Task objective ▸ For this exercise, return all the data word for word, with images left out.

Saved data entries:
┏━━

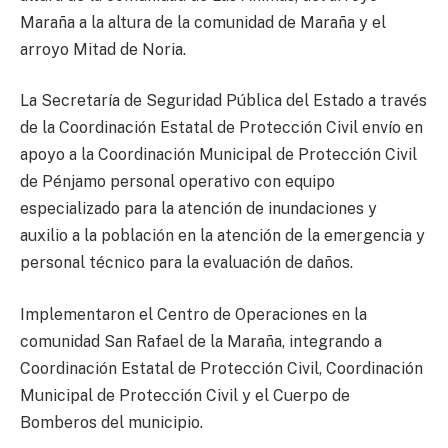
Maraña a la altura de la comunidad de Maraña y el
arroyo Mitad de Noria.
La Secretaría de Seguridad Pública del Estado a través
de la Coordinación Estatal de Protección Civil envío en
apoyo a la Coordinación Municipal de Protección Civil
de Pénjamo personal operativo con equipo
especializado para la atención de inundaciones y
auxilio a la población en la atención de la emergencia y
personal técnico para la evaluación de daños.
Implementaron el Centro de Operaciones en la
comunidad San Rafael de la Maraña, integrando a
Coordinación Estatal de Protección Civil, Coordinación
Municipal de Protección Civil y el Cuerpo de
Bomberos del municipio.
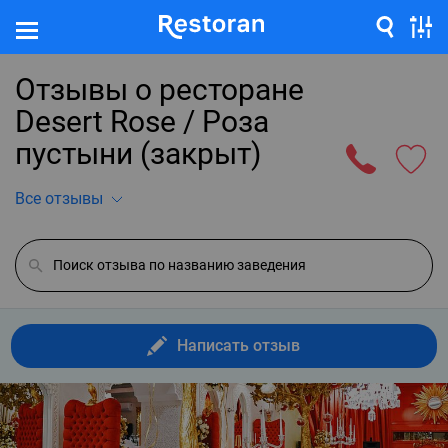
Отзывы о ресторане
Desert Rose / Роза
пустыни (закрыт)
Все отзывы
Написать отзыв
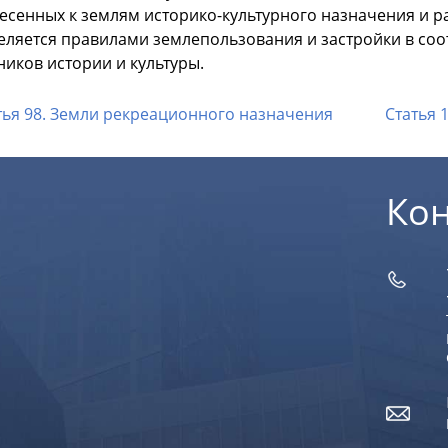
несенных к землям историко-культурного назначения и р
еляется правилами землепользования и застройки в соо
иков истории и культуры.
тья 98. Земли рекреационного назначения
Статья 
Ко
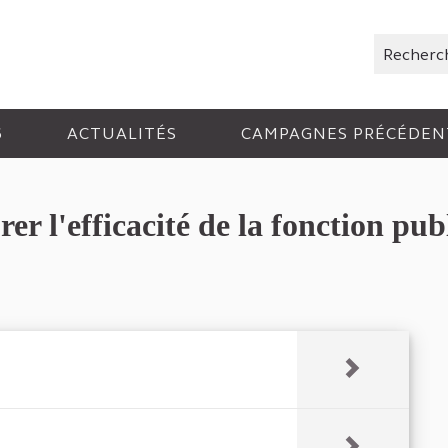
Rechercher
6
ACTUALITÉS
CAMPAGNES PRÉCÉDEN
 l'efficacité de la fonction pub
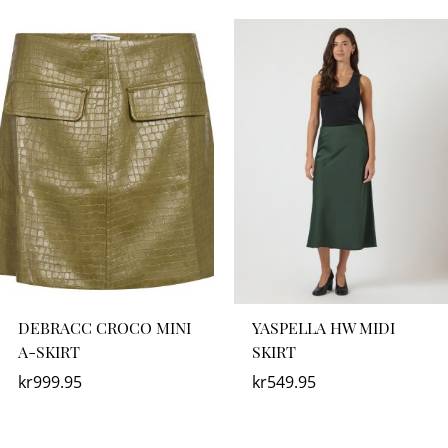
DEBRACC CROCO MINI
YASPELLA HW MIDI
A-SKIRT
SKIRT
kr
999.95
kr
549.95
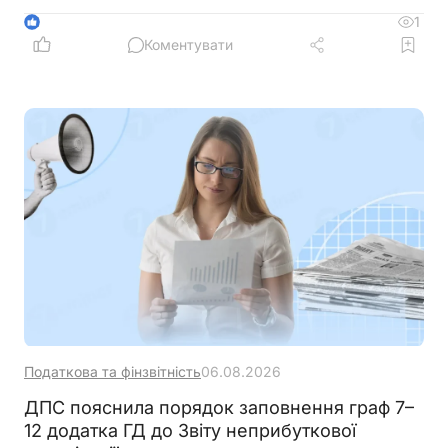
обліку та документального підтвердження таких
1
1
витрат належить до компетенції Мінфіну
Коментувати
Податкова та фінзвітність
06.08.2026
ДПС пояснила порядок заповнення граф 7–
12 додатка ГД до Звіту неприбуткової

┗━━

Worked solution ▸
Maraña a la altura de la comunidad de Maraña y el
arroyo Mitad de Noria.
La Secretaría de Seguridad Pública del Estado a través
de la Coordinación Estatal de Protección Civil envío en
apoyo a la Coordinación Municipal de Protección Civil
de Pénjamo personal operativo con equipo
especializado para la atención de inundaciones y
auxilio a la población en la atención de la emergencia y
personal técnico para la evaluación de daños.
Implementaron el Centro de Operaciones en la
comunidad San Rafael de la Maraña, integrando a
Coordinación Estatal de Protección Civil, Coordinación
Municipal de Protección Civil y el Cuerpo de
Bomberos del municipio.
Отзывы о ресторане
Desert Rose / Роза
пустыни (закрыт)
Все отзывы
Написать отзыв
несенных к землям историко-культурного назначения и р
еляется правилами землепользования и застройки в соо
иков истории и культуры.
тья 98. Земли рекреационного назначения
Статья 
Ко
Rechercher
6
ACTUALITÉS
CAMPAGNES PRÉCÉDEN
 l'efficacité de la fonction pub
DEBRACC CROCO MINI
YASPELLA HW MIDI
A-SKIRT
SKIRT
kr
999.95
kr
549.95
обліку та документального підтвердження таких
1
1
витрат належить до компетенції Мінфіну
Коментувати
Податкова та фінзвітність
06.08.2026
ДПС пояснила порядок заповнення граф 7–
12 додатка ГД до Звіту неприбуткової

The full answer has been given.